Directions: Transcribe the lines below verbatim, skipping the images.

Top of Source data

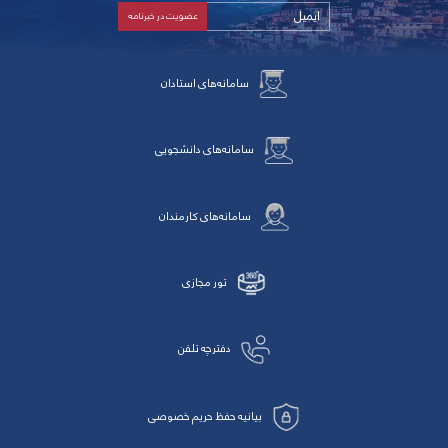
سامانه‌های استادان
سامانه‌های دانشجویی
سامانه‌های کارمندان
تور مجازی
دفترچه تلفن
بیانیه حفظ حریم خصوصی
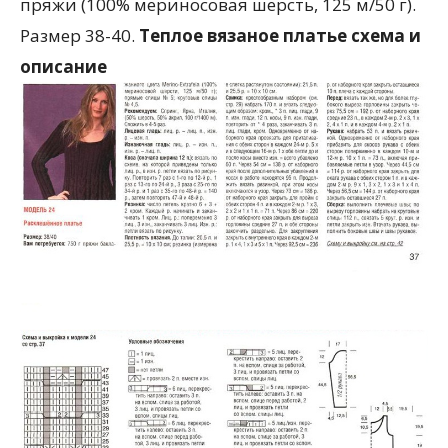
пряжи (100% мериносовая шерсть, 125 м/50 г).
Размер 38-40.
Теплое вязаное платье схема и
описание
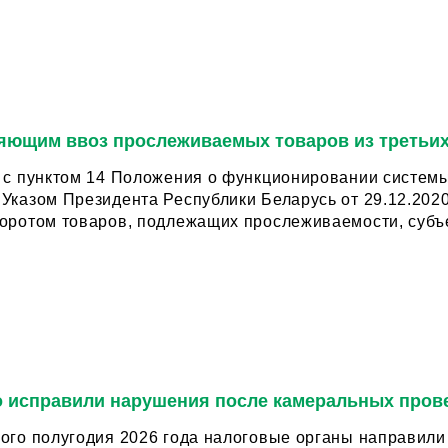
яющим ввоз прослеживаемых товаров из третьих
и с пунктом 14 Положения о функционировании систем
Указом Президента Республики Беларусь от 29.12.202
боротом товаров, подлежащих прослеживаемости, субъе
 исправили нарушения после камеральных пров
ого полугодия 2026 года налоговые органы направили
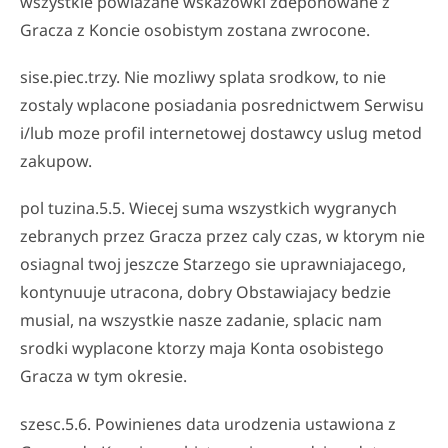
wszystkie powiazane wskazowki zdeponowane z
Gracza z Koncie osobistym zostana zwrocone.
sise.piec.trzy. Nie mozliwy splata srodkow, to nie
zostaly wplacone posiadania posrednictwem Serwisu
i/lub moze profil internetowej dostawcy uslug metod
zakupow.
pol tuzina.5.5. Wiecej suma wszystkich wygranych
zebranych przez Gracza przez caly czas, w ktorym nie
osiagnal twoj jeszcze Starzego sie uprawniajacego,
kontynuuje utracona, dobry Obstawiajacy bedzie
musial, na wszystkie nasze zadanie, splacic nam
srodki wyplacone ktorzy maja Konta osobistego
Gracza w tym okresie.
szesc.5.6. Powinienes data urodzenia ustawiona z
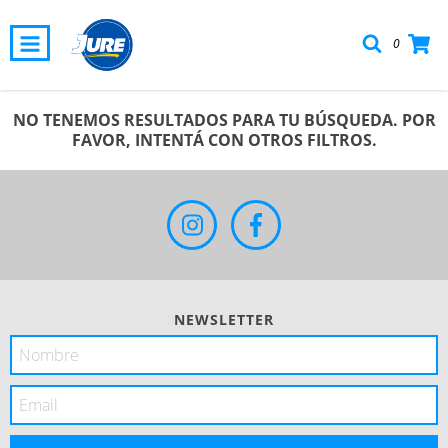
0
NO TENEMOS RESULTADOS PARA TU BÚSQUEDA. POR
FAVOR, INTENTÁ CON OTROS FILTROS.
NEWSLETTER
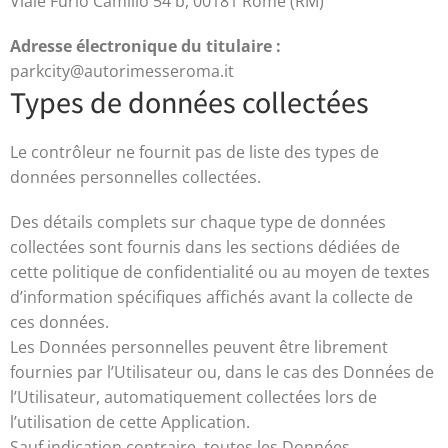
Viale Furio Camillo 54 b, 00181 Rome (RM)
Adresse électronique du titulaire :
parkcity@autorimesseroma.it
Types de données collectées
Le contrôleur ne fournit pas de liste des types de
données personnelles collectées.
Des détails complets sur chaque type de données
collectées sont fournis dans les sections dédiées de
cette politique de confidentialité ou au moyen de textes
d’information spécifiques affichés avant la collecte de
ces données.
Les Données personnelles peuvent être librement
fournies par l’Utilisateur ou, dans le cas des Données de
l’Utilisateur, automatiquement collectées lors de
l’utilisation de cette Application.
Sauf indication contraire, toutes les Données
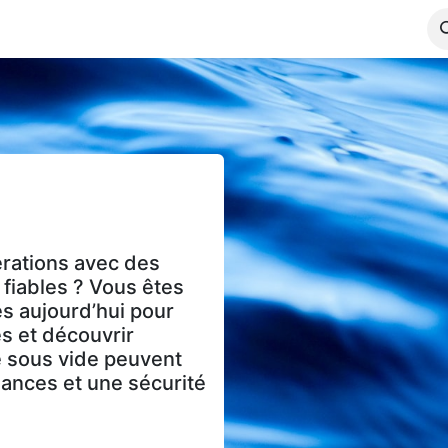
out VBS
Products
Blog
Jobs
Contactez-nous
rations avec des
 fiables ? Vous êtes
s aujourd’hui pour
s et découvrir
 sous vide peuvent
mances et une sécurité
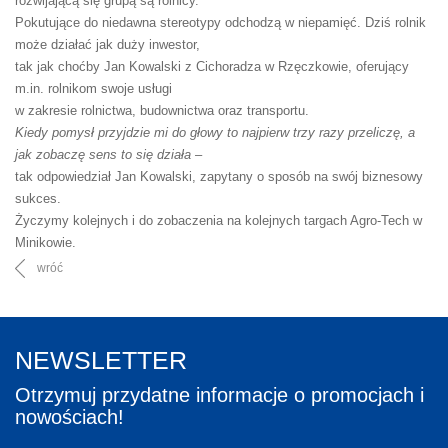
rozwijającą się grupą są rolnicy.
Pokutujące do niedawna stereotypy odchodzą w niepamięć. Dziś rolnik
może działać jak duży inwestor,
tak jak choćby Jan Kowalski z Cichoradza w Rzęczkowie, oferujący
m.in. rolnikom swoje usługi
w zakresie rolnictwa, budownictwa oraz transportu.
Kiedy pomysł przyjdzie mi do głowy to najpierw trzy razy przeliczę, a
jak zobaczę sens to się działa –
tak odpowiedział Jan Kowalski, zapytany o sposób na swój biznesowy
sukces.
Życzymy kolejnych i do zobaczenia na kolejnych targach Agro-Tech w
Minikowie.
wróć
NEWSLETTER
Otrzymuj przydatne informacje o promocjach i
nowościach!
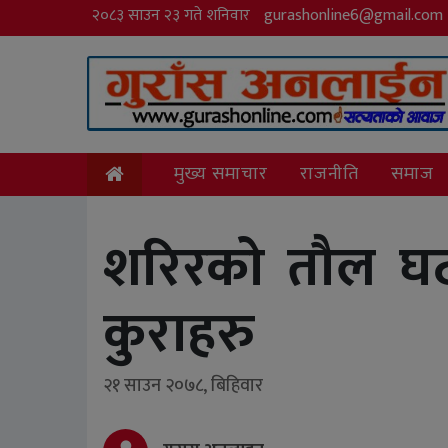
२०८३ साउन २३ गते शनिवार
gurashonline6@gmail.com
मुख्य समाचार
राजनीति
समाज
शरिरको तौल घटाउन
कुराहरु
२१ साउन २०७८, बिहिवार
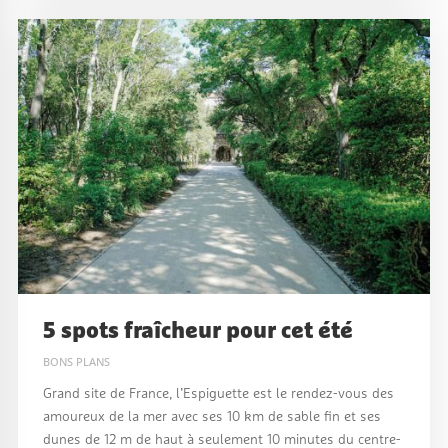
5 spots fraîcheur pour cet été
BONS PLANS
Grand site de France, l’Espiguette est le rendez-vous des
amoureux de la mer avec ses 10 km de sable fin et ses
dunes de 12 m de haut à seulement 10 minutes du centre-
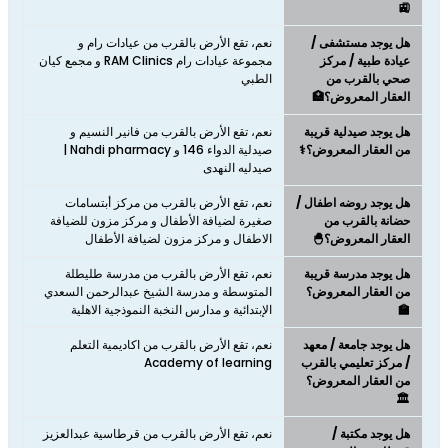
🚉
هل يوجد مستشفى /
نعم، تقع الأرض بالقرب من عيادات رام و
عيادة طبية / مركز
مجموعة عيادات رام RAM Clinics و مجمع كيان
صحي بالقرب من
الطبي
العقار المعروض؟🏥
هل يوجد صيدلية قريبة
نعم، تقع الأرض بالقرب من فانير النسيم و
من العقار المعروض؟⚕️
صيدلية الدواء 146 و Nahdi pharmacy |
صيدليه النهدى
هل يوجد روضه اطفال /
نعم، تقع الأرض بالقرب من مركز أبتسامات
حضانة بالقرب من
صغيرة لضيافة الأطفال و مركز مزون للضيافة
العقار المعروض؟🐣
الاطفال و مركز مزون لضيافة الأطفال
هل يوجد مدرسة قريبة
نعم، تقع الأرض بالقرب من مدرسة طليطلة
من العقار المعروض؟
المتوسطة و مدرسة الشيخ عبدالرحمن السعدي
🏫
الإبتدائية و مدارس النخبة النموذجية الاهلية
هل يوجد جامعة / معهد
نعم، تقع الأرض بالقرب من اكاديمية التعلم
/ مركز تعليمي بالقرب
Academy of learning
من العقار المعروض؟
🏛️
هل يوجد مكتبة /
نعم، تقع الأرض بالقرب من قرطاسية عبدالعزيز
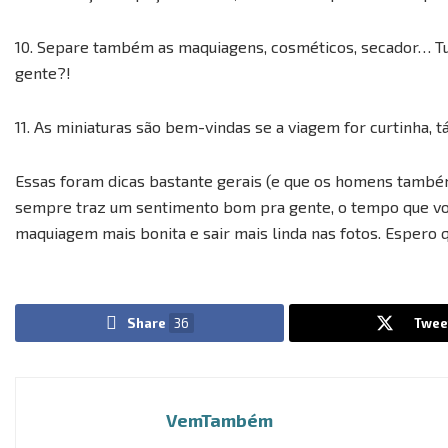
10. Separe também as maquiagens, cosméticos, secador… Tu
gente?!
11. As miniaturas são bem-vindas se a viagem for curtinha, t
Essas foram dicas bastante gerais (e que os homens tamb
sempre traz um sentimento bom pra gente, o tempo que voc
maquiagem mais bonita e sair mais linda nas fotos. Espero 
Share
36
Twee
VemTambém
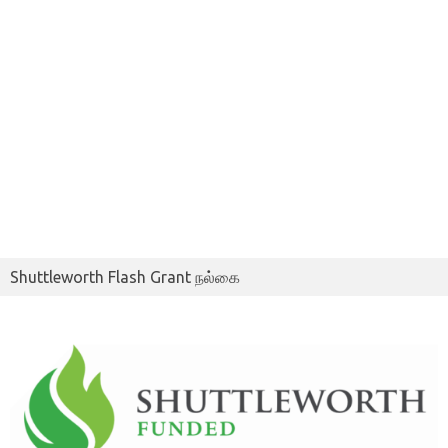
Shuttleworth Flash Grant நல்கை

Bottom of Source data

Your solution:
سامانه‌های استادان
سامانه‌های دانشجویی
سامانه‌های کارمندان
تور مجازی
دفترچه تلفن
بیانیه حفظ حریم خصوصی
пряжи (100% мериносовая шерсть, 125 м/50 г).
Размер 38-40.
Теплое вязаное платье схема и
описание
яющим ввоз прослеживаемых товаров из третьих
и с пунктом 14 Положения о функционировании систем
Указом Президента Республики Беларусь от 29.12.202
боротом товаров, подлежащих прослеживаемости, субъе
 исправили нарушения после камеральных пров
ого полугодия 2026 года налоговые органы направили
wszystkie powiazane wskazowki zdeponowane z
Gracza z Koncie osobistym zostana zwrocone.
sise.piec.trzy. Nie mozliwy splata srodkow, to nie
zostaly wplacone posiadania posrednictwem Serwisu
i/lub moze profil internetowej dostawcy uslug metod
zakupow.
pol tuzina.5.5. Wiecej suma wszystkich wygranych
zebranych przez Gracza przez caly czas, w ktorym nie
osiagnal twoj jeszcze Starzego sie uprawniajacego,
kontynuuje utracona, dobry Obstawiajacy bedzie
musial, na wszystkie nasze zadanie, splacic nam
srodki wyplacone ktorzy maja Konta osobistego
Gracza w tym okresie.
szesc.5.6. Powinienes data urodzenia ustawiona z
0
NO TENEMOS RESULTADOS PARA TU BÚSQUEDA. POR
FAVOR, INTENTÁ CON OTROS FILTROS.
NEWSLETTER
Viale Furio Camillo 54 b, 00181 Rome (RM)
Adresse électronique du titulaire :
parkcity@autorimesseroma.it
Types de données collectées
Le contrôleur ne fournit pas de liste des types de
données personnelles collectées.
Des détails complets sur chaque type de données
collectées sont fournis dans les sections dédiées de
cette politique de confidentialité ou au moyen de textes
d’information spécifiques affichés avant la collecte de
ces données.
Les Données personnelles peuvent être librement
fournies par l’Utilisateur ou, dans le cas des Données de
l’Utilisateur, automatiquement collectées lors de
l’utilisation de cette Application.
Sauf indication contraire, toutes les Données
out VBS
Products
Blog
Jobs
Contactez-nous
rations avec des
 fiables ? Vous êtes
s aujourd’hui pour
s et découvrir
 sous vide peuvent
mances et une sécurité
rozwijającą się grupą są rolnicy.
Pokutujące do niedawna stereotypy odchodzą w niepamięć. Dziś rolnik
może działać jak duży inwestor,
tak jak choćby Jan Kowalski z Cichoradza w Rzęczkowie, oferujący
m.in. rolnikom swoje usługi
w zakresie rolnictwa, budownictwa oraz transportu.
Kiedy pomysł przyjdzie mi do głowy to najpierw trzy razy przeliczę, a
jak zobaczę sens to się działa –
tak odpowiedział Jan Kowalski, zapytany o sposób na swój biznesowy
sukces.
Życzymy kolejnych i do zobaczenia na kolejnych targach Agro-Tech w
Minikowie.
wróć
NEWSLETTER
Otrzymuj przydatne informacje o promocjach i
nowościach!
२०८३ साउन २३ गते शनिवार
gurashonline6@gmail.com
मुख्य समाचार
राजनीति
समाज
शरिरको तौल घटाउन
कुराहरु
२१ साउन २०७८, बिहिवार
5 spots fraîcheur pour cet été
BONS PLANS
Grand site de France, l’Espiguette est le rendez-vous des
amoureux de la mer avec ses 10 km de sable fin et ses
dunes de 12 m de haut à seulement 10 minutes du centre-
🚉
هل يوجد مستشفى /
نعم، تقع الأرض بالقرب من عيادات رام و
عيادة طبية / مركز
مجموعة عيادات رام RAM Clinics و مجمع كيان
صحي بالقرب من
الطبي
العقار المعروض؟🏥
هل يوجد صيدلية قريبة
نعم، تقع الأرض بالقرب من فانير النسيم و
من العقار المعروض؟⚕️
صيدلية الدواء 146 و Nahdi pharmacy |
صيدليه النهدى
هل يوجد روضه اطفال /
نعم، تقع الأرض بالقرب من مركز أبتسامات
حضانة بالقرب من
صغيرة لضيافة الأطفال و مركز مزون للضيافة
العقار المعروض؟🐣
الاطفال و مركز مزون لضيافة الأطفال
هل يوجد مدرسة قريبة
نعم، تقع الأرض بالقرب من مدرسة طليطلة
من العقار المعروض؟
المتوسطة و مدرسة الشيخ عبدالرحمن السعدي
🏫
الإبتدائية و مدارس النخبة النموذجية الاهلية
هل يوجد جامعة / معهد
نعم، تقع الأرض بالقرب من اكاديمية التعلم
/ مركز تعليمي بالقرب
Academy of learning
من العقار المعروض؟
🏛️
هل يوجد مكتبة /
نعم، تقع الأرض بالقرب من قرطاسية عبدالعزيز
10. Separe também as maquiagens, cosméticos, secador… Tu
gente?!
11. As miniaturas são bem-vindas se a viagem for curtinha, t
Essas foram dicas bastante gerais (e que os homens tamb
sempre traz um sentimento bom pra gente, o tempo que voc
maquiagem mais bonita e sair mais linda nas fotos. Espero 
Share
36
Twee
VemTambém
Shuttleworth Flash Grant நல்கை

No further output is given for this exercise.